- Raw data -
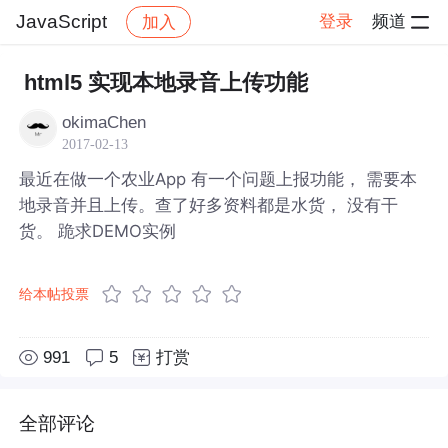
JavaScript
登录
频道
加入
帖子详情
社区
JavaScript
html5 实现本地录音上传功能
okimaChen
2017-02-13
最近在做一个农业App 有一个问题上报功能， 需要本
地录音并且上传。查了好多资料都是水货， 没有干
货。 跪求DEMO实例
给本帖投票
991
5
打赏
全部评论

- Try it -
Restate every line above exactly, omitting images.

- Solution to the problem -
JavaScript
登录
频道
加入
帖子详情
社区
JavaScript
html5 实现本地录音上传功能
okimaChen
2017-02-13
最近在做一个农业App 有一个问题上报功能， 需要本
地录音并且上传。查了好多资料都是水货， 没有干
货。 跪求DEMO实例
给本帖投票
991
5
打赏
全部评论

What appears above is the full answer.